Pedro Chagas Freitas reúne reflexões sobre paternidade, dor e relações, nas redes sociais, nos últimos dias.
Pedro Chagas Freitas tem usado as redes sociais para partilhar várias reflexões sobre diferentes dimensões da vida. Ao longo de seis publicações, divulgadas nos últimos dias, o escritor abordou a paternidade, a dor provocada por quem está próximo, as relações emocionalmente desgastantes, a aprendizagem que nasce do sofrimento e a necessidade de viver com maior verdade.

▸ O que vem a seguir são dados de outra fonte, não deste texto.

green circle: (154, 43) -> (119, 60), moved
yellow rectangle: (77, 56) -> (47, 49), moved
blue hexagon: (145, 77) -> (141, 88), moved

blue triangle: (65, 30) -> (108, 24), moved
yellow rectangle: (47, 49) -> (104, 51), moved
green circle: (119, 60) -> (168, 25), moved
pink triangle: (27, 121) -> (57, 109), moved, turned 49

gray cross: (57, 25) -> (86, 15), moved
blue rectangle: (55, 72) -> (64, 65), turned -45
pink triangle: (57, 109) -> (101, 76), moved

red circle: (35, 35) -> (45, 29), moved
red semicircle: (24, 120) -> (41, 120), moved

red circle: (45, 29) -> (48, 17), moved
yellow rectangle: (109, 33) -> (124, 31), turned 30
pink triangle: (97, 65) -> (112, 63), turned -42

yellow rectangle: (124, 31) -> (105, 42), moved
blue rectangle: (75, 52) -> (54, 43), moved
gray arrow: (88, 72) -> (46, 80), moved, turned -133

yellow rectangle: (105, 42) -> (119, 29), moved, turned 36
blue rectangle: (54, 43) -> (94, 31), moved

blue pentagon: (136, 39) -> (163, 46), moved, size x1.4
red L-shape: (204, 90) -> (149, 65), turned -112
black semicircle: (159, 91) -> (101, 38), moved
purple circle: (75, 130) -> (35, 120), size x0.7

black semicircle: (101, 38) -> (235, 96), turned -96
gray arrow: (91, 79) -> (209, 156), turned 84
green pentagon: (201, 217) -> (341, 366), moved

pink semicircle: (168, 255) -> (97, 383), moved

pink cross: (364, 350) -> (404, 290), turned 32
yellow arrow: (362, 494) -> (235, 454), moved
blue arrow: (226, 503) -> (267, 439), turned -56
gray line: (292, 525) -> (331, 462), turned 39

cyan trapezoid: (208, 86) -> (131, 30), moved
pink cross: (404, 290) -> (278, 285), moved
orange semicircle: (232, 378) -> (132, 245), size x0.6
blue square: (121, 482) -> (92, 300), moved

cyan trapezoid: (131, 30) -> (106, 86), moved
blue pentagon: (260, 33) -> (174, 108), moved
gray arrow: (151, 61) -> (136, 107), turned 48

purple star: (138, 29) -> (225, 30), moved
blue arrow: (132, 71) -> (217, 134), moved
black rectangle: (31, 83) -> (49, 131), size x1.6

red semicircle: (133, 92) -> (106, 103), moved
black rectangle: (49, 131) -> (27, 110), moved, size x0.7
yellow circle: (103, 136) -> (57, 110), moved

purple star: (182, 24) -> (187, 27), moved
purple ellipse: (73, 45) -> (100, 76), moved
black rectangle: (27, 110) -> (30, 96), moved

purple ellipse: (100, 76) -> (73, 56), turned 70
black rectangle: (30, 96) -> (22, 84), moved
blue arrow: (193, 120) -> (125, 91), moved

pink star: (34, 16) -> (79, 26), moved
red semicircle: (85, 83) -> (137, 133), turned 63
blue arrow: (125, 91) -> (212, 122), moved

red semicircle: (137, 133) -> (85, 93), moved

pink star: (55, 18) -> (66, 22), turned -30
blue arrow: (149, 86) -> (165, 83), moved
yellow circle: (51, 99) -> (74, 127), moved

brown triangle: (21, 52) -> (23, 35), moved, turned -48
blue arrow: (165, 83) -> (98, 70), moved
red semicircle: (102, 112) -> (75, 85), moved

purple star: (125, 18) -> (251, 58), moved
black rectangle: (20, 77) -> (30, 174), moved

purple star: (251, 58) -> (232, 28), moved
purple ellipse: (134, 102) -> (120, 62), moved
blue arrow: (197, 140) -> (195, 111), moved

Embora tenham sido publicadas separadamente, as mensagens seguem um fio comum: a tentativa de compreender o que permanece quando desaparecem as distrações, as expectativas e as versões idealizadas da vida.
As saudades do filho que ainda está presente
Numa das publicações mais recentes, Pedro Chagas Freitas refletiu sobre o crescimento do filho e sobre a estranha sensação de já sentir falta de momentos que ainda está a viver.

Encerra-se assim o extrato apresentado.